I think from what I am reading - there is no such thing as a “cluster” of Prometheus servers, such as applications that have a shared db etc.
How does one go about ensuring that reporting is accurate? i.e if prom server 1 and 2 are monitoring endpoint a, but server 1 goes offline for say 10 minutes (outage/updates/reboot etc), when it comes back up it will be missing the data for the 10 minute winow, that will still be available on server 2. But if reporting/graphing is reading from server 1, it will be missing a 10 minute window.

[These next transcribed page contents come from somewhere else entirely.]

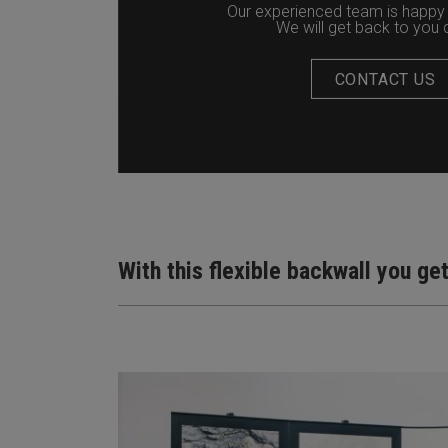
Our experienced team is happy 
We will get back to you q
CONTACT US
With this flexible backwall you ge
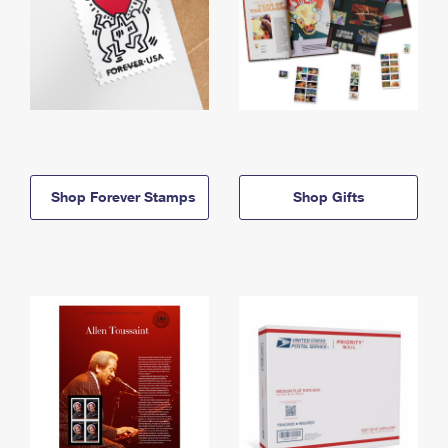
Shop Forever Stamps
Shop Gifts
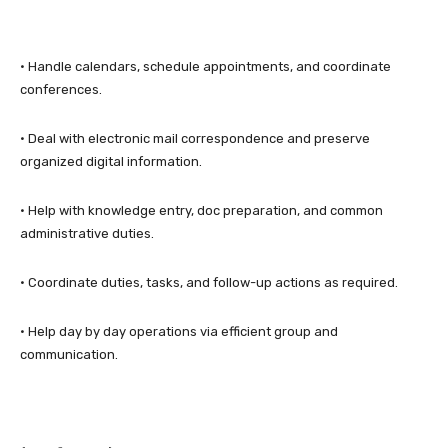
• Handle calendars, schedule appointments, and coordinate
conferences.
• Deal with electronic mail correspondence and preserve
organized digital information.
• Help with knowledge entry, doc preparation, and common
administrative duties.
• Coordinate duties, tasks, and follow-up actions as required.
• Help day by day operations via efficient group and
communication.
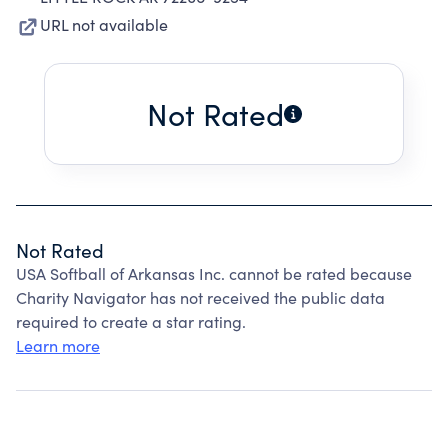
URL not available
Not Rated
Not Rated
USA Softball of Arkansas Inc. cannot be rated because
Charity Navigator has not received the public data
required to create a star rating.
Learn more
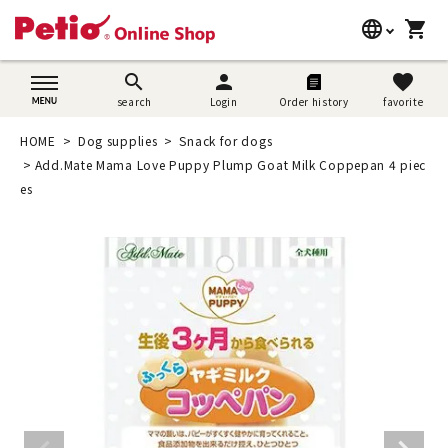
language
shopping_cart
search
日本語
search
person
favorite
search
Login
Order history
favorite
Dog supplies
English
HOME
Dog supplies
Snack for dogs
Cat supplies
Add.Mate Mama Love Puppy Plump Goat Milk Coppepan 4 piec
简体中文
es
Rabbit supplies
Search by brand
Search by purpose
SNS
User guide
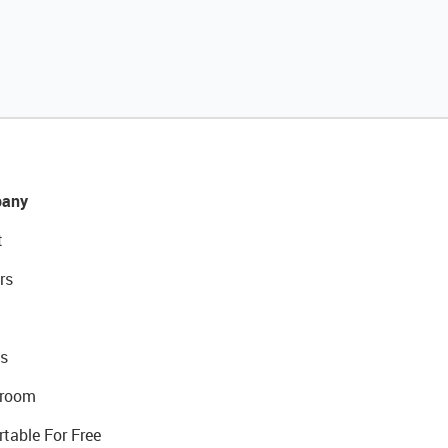
any
t
rs
s
room
rtable For Free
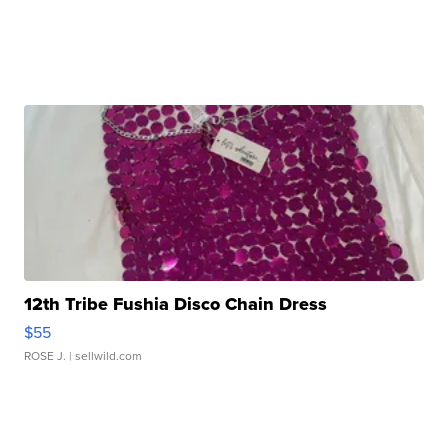
12th Tribe Fushia Disco Chain Dress
$55
ROSE J.
| sellwild.com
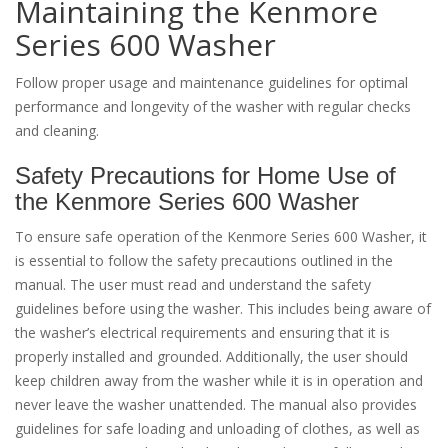
Maintaining the Kenmore
Series 600 Washer
Follow proper usage and maintenance guidelines for optimal
performance and longevity of the washer with regular checks
and cleaning.
Safety Precautions for Home Use of
the Kenmore Series 600 Washer
To ensure safe operation of the Kenmore Series 600 Washer, it
is essential to follow the safety precautions outlined in the
manual. The user must read and understand the safety
guidelines before using the washer. This includes being aware of
the washer’s electrical requirements and ensuring that it is
properly installed and grounded. Additionally, the user should
keep children away from the washer while it is in operation and
never leave the washer unattended. The manual also provides
guidelines for safe loading and unloading of clothes, as well as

Is the idea that you federate the both prometheus instances to a third server and then run the reporting/graphing from the third federated server i.e if server 1 is missing the 10 mins of data it doesn’t matter because server 2 will federate that data to the third instance?
Thanks in advance
You are correct. There is no clustering in the traditional sense. The TSDB is a very durable database designed to be used by a single Prometheus, and can not effectively be shared among multiple instances. Federation is the native “clustering” option available, and is a good option for using it as your query node/data source in Grafana. It does have its challenges and appropriate use cases, though.
If, as your post indicates, you’re ultimately looking to implement a resilient observability platform that is capable of scaling. If you would like to avoid the complexity of scaling using native Prometheus alone and/or storing the data for a longer term, you may want to look into incorporating something like Grafana Mimir to save yourself a lot of toil. There are other options, like Thanos, Victoria Metrics, and Cortex, but we found Mimir to be a very quick and simple implementation.
Hope this helps!
I just reread your last paragraph, and realized I didn’t actually answer your question.
Yes, the federation server would be a 3rd standalone Prometheus whose scrape config consists of scraping the first two’s /federate endpoint. You could then use server 3 as your Prometheus data source in Grafana to ensure the data displayed in your example would not show the 10 minute gap where server 1 was down.